Go and assess as many materials as you can, download their brochures, their annual reports, their sales materials, whatever it might be. Go and look at this signage, their uniforms, whatever you can get your hands on. Then lay it all up into a series of slides and assess it. Look at are they consistent? What are the key messages that they’re putting out in the marketplace? How are they positioned? How do they look? And think about it from a consumers point of view – try and be unencumbered by your own point of view in your own knowledge of the the industry.

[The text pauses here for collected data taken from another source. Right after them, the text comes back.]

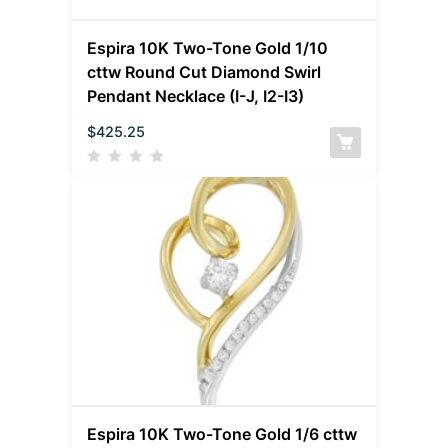
Espira 10K Two-Tone Gold 1/10
cttw Round Cut Diamond Swirl
Pendant Necklace (I-J, I2-I3)
$
425.25
Espira 10K Two-Tone Gold 1/6 cttw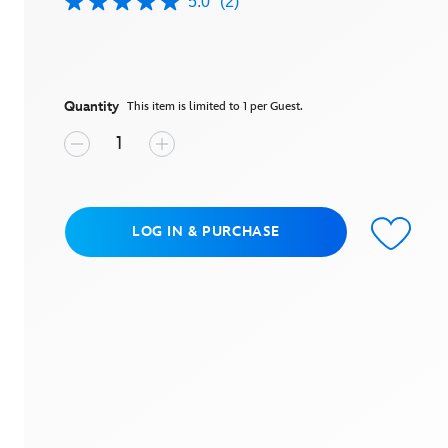
5.0
(2)
5.0
out
of
5
stars,
average
rating
Quantity
This item is limited to 1 per Guest.
value.
Read
2
Reviews.
Same
page
link.
LOG IN & PURCHASE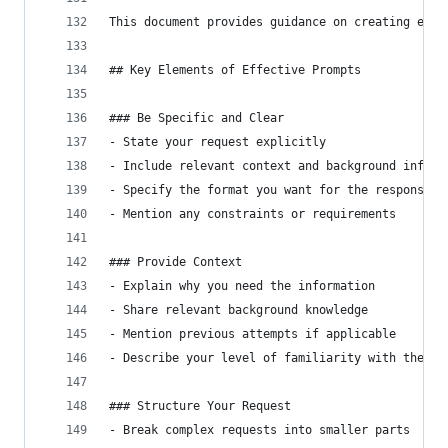
This document provides guidance on creating effe
## Key Elements of Effective Prompts
### Be Specific and Clear
- State your request explicitly
- Include relevant context and background inform
- Specify the format you want for the response
- Mention any constraints or requirements
### Provide Context
- Explain why you need the information
- Share relevant background knowledge
- Mention previous attempts if applicable
- Describe your level of familiarity with the to
### Structure Your Request
- Break complex requests into smaller parts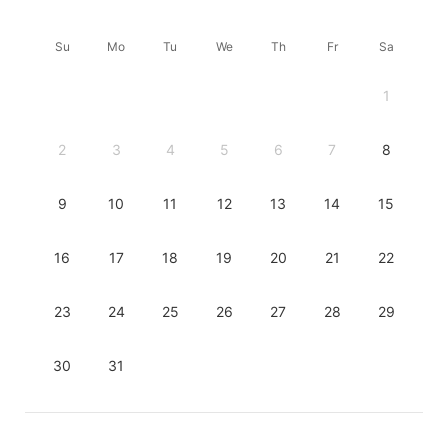
Su
Mo
Tu
We
Th
Fr
Sa
1
2
3
4
5
6
7
8
9
10
11
12
13
14
15
16
17
18
19
20
21
22
23
24
25
26
27
28
29
30
31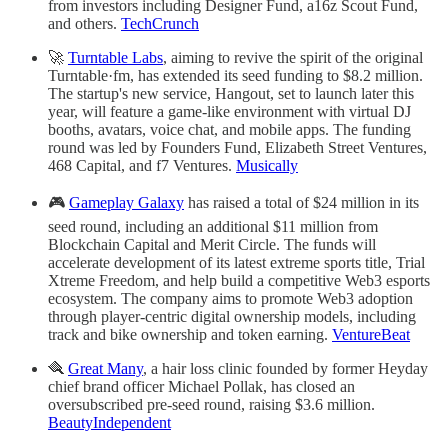
from investors including Designer Fund, a16z Scout Fund,
and others.
TechCrunch
🚀
Turntable Labs
, aiming to revive the spirit of the original
Turntable·fm, has extended its seed funding to $8.2 million.
The startup's new service, Hangout, set to launch later this
year, will feature a game-like environment with virtual DJ
booths, avatars, voice chat, and mobile apps. The funding
round was led by Founders Fund, Elizabeth Street Ventures,
468 Capital, and f7 Ventures.
Musically
🎮
Gameplay Galaxy
has raised a total of $24 million in its
seed round, including an additional $11 million from
Blockchain Capital and Merit Circle. The funds will
accelerate development of its latest extreme sports title, Trial
Xtreme Freedom, and help build a competitive Web3 esports
ecosystem. The company aims to promote Web3 adoption
through player-centric digital ownership models, including
track and bike ownership and token earning.
VentureBeat
🪮
Great Many
, a hair loss clinic founded by former Heyday
chief brand officer Michael Pollak, has closed an
oversubscribed pre-seed round, raising $3.6 million.
BeautyIndependent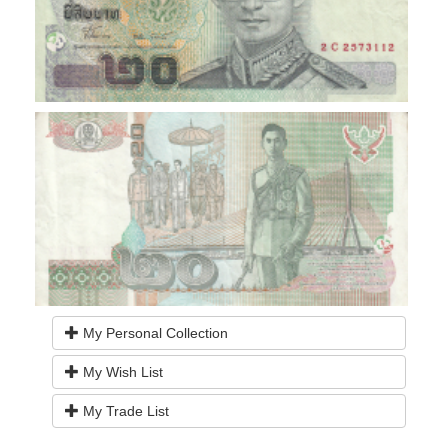
My Personal Collection
My Wish List
My Trade List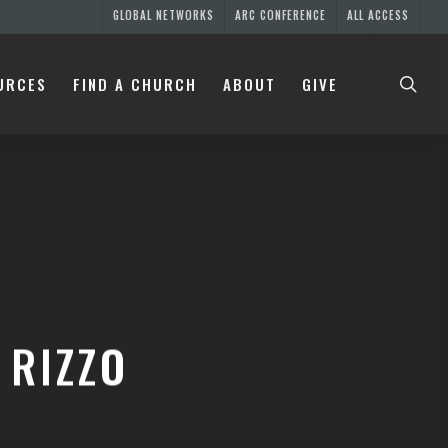
GLOBAL NETWORKS
ARC CONFERENCE
ALL ACCESS
URCES
FIND A CHURCH
ABOUT
GIVE
 RIZZO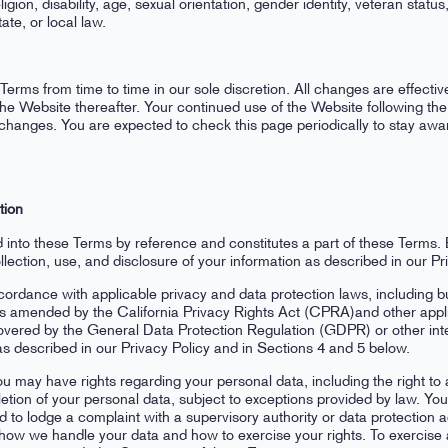
eligion, disability, age, sexual orientation, gender identity, veteran statu
ate, or local law.
erms from time to time in our sole discretion. All changes are effect
 the Website thereafter. Your continued use of the Website following t
changes. You are expected to check this page periodically to stay awa
tion
d into these Terms by reference and constitutes a part of these Terms.
lection, use, and disclosure of your information as described in our Pri
rdance with applicable privacy and data protection laws, including but 
mended by the California Privacy Rights Act (CPRA)and other applica
 covered by the General Data Protection Regulation (GDPR) or other inte
as described in our Privacy Policy and in Sections 4 and 5 below.
u may have rights regarding your personal data, including the right to a
letion of your personal data, subject to exceptions provided by law. You
nd to lodge a complaint with a supervisory authority or data protection
n how we handle your data and how to exercise your rights. To exercise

And if that’s difficult get somebody else to do it – get somebody else to give their opinion on what they think it is.

Now we can asses how all those players are positioned in the marketplace.
Ask yourself this question: is your position in the marketplace unique?
Is your position in the marketplace memorable?

If it’s not, if you’re amongst the clutter if you were to map it on a graph in a diagram – if five competitors are all we’re talking the same thing, at the same price point, to the same consumers, speaking the same language, the brands might be the same colors, then how is a consumer supposed to choose you over your competitors? At that stage it’s lucky dip!

So, if that’s the case then we now know we need to go and evolve our brand, so that we unique, so that would differentiate, so that we can be memorable and that’s how you’re going to get competitive advantage over those competitors.